**** Records for this task
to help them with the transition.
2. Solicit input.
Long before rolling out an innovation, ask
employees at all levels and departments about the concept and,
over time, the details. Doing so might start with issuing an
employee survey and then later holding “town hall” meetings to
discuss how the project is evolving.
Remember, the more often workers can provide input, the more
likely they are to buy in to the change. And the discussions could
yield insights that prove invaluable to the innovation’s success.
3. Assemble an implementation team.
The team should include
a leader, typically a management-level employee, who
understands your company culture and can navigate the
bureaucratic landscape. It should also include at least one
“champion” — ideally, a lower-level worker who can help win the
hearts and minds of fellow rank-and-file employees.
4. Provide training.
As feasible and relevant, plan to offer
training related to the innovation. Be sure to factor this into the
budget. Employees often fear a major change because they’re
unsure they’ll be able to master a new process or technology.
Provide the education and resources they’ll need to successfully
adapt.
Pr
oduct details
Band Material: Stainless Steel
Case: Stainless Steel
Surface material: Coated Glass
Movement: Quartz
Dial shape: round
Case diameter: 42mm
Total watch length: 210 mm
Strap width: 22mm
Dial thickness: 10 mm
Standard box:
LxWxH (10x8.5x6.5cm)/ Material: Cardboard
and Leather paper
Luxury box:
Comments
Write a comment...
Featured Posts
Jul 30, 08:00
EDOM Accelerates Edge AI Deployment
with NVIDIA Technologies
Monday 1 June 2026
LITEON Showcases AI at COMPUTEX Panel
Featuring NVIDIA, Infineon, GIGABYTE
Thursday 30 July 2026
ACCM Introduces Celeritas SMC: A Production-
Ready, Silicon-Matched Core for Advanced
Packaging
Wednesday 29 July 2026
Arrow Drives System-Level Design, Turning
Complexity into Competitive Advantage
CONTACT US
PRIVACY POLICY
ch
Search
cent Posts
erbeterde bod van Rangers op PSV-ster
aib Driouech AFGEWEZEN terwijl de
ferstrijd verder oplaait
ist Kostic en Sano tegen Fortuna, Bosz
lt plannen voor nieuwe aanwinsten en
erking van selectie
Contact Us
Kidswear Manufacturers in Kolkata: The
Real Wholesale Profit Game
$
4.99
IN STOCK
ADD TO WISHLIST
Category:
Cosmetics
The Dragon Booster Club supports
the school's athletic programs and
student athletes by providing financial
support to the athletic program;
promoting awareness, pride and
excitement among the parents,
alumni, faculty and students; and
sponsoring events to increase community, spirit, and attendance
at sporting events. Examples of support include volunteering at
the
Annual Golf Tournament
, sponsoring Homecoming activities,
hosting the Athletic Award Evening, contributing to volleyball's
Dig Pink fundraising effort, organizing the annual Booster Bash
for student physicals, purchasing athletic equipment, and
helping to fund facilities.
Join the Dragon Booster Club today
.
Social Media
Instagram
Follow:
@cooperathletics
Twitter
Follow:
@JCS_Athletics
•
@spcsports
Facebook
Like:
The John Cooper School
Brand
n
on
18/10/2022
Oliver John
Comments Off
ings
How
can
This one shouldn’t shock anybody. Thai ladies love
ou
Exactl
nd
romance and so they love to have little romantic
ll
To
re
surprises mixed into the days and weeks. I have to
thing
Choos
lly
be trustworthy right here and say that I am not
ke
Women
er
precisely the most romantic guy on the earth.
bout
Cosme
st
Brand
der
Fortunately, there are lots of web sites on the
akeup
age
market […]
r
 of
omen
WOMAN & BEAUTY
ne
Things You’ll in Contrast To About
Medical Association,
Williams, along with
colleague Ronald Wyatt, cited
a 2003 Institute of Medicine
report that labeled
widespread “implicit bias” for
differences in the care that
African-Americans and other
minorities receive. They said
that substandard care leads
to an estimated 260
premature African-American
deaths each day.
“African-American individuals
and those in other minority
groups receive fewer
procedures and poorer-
********
__Goal of the exercise__
Could you restate every record above word for word?

__Reply to the exercise__
to help them with the transition.
2. Solicit input.
Long before rolling out an innovation, ask
employees at all levels and departments about the concept and,
over time, the details. Doing so might start with issuing an
employee survey and then later holding “town hall” meetings to
discuss how the project is evolving.
Remember, the more often workers can provide input, the more
likely they are to buy in to the change. And the discussions could
yield insights that prove invaluable to the innovation’s success.
3. Assemble an implementation team.
The team should include
a leader, typically a management-level employee, who
understands your company culture and can navigate the
bureaucratic landscape. It should also include at least one
“champion” — ideally, a lower-level worker who can help win the
hearts and minds of fellow rank-and-file employees.
4. Provide training.
As feasible and relevant, plan to offer
training related to the innovation. Be sure to factor this into the
budget. Employees often fear a major change because they’re
unsure they’ll be able to master a new process or technology.
Provide the education and resources they’ll need to successfully
adapt.
Pr
oduct details
Band Material: Stainless Steel
Case: Stainless Steel
Surface material: Coated Glass
Movement: Quartz
Dial shape: round
Case diameter: 42mm
Total watch length: 210 mm
Strap width: 22mm
Dial thickness: 10 mm
Standard box:
LxWxH (10x8.5x6.5cm)/ Material: Cardboard
and Leather paper
Luxury box:
Comments
Write a comment...
Featured Posts
Jul 30, 08:00
EDOM Accelerates Edge AI Deployment
with NVIDIA Technologies
Monday 1 June 2026
LITEON Showcases AI at COMPUTEX Panel
Featuring NVIDIA, Infineon, GIGABYTE
Thursday 30 July 2026
ACCM Introduces Celeritas SMC: A Production-
Ready, Silicon-Matched Core for Advanced
Packaging
Wednesday 29 July 2026
Arrow Drives System-Level Design, Turning
Complexity into Competitive Advantage
CONTACT US
PRIVACY POLICY
ch
Search
cent Posts
erbeterde bod van Rangers op PSV-ster
aib Driouech AFGEWEZEN terwijl de
ferstrijd verder oplaait
ist Kostic en Sano tegen Fortuna, Bosz
lt plannen voor nieuwe aanwinsten en
erking van selectie
Contact Us
Kidswear Manufacturers in Kolkata: The
Real Wholesale Profit Game
$
4.99
IN STOCK
ADD TO WISHLIST
Category:
Cosmetics
The Dragon Booster Club supports
the school's athletic programs and
student athletes by providing financial
support to the athletic program;
promoting awareness, pride and
excitement among the parents,
alumni, faculty and students; and
sponsoring events to increase community, spirit, and attendance
at sporting events. Examples of support include volunteering at
the
Annual Golf Tournament
, sponsoring Homecoming activities,
hosting the Athletic Award Evening, contributing to volleyball's
Dig Pink fundraising effort, organizing the annual Booster Bash
for student physicals, purchasing athletic equipment, and
helping to fund facilities.
Join the Dragon Booster Club today
.
Social Media
Instagram
Follow:
@cooperathletics
Twitter
Follow:
@JCS_Athletics
•
@spcsports
Facebook
Like:
The John Cooper School
Brand
n
on
18/10/2022
Oliver John
Comments Off
ings
How
can
This one shouldn’t shock anybody. Thai ladies love
ou
Exactl
nd
romance and so they love to have little romantic
ll
To
re
surprises mixed into the days and weeks. I have to
thing
Choos
lly
be trustworthy right here and say that I am not
ke
Women
er
precisely the most romantic guy on the earth.
bout
Cosme
st
Brand
der
Fortunately, there are lots of web sites on the
akeup
age
market […]
r
 of
omen
WOMAN & BEAUTY
ne
Things You’ll in Contrast To About
Medical Association,
Williams, along with
colleague Ronald Wyatt, cited
a 2003 Institute of Medicine
report that labeled
widespread “implicit bias” for
differences in the care that
African-Americans and other
minorities receive. They said
that substandard care leads
to an estimated 260
premature African-American
deaths each day.
“African-American individuals
and those in other minority
groups receive fewer
procedures and poorer-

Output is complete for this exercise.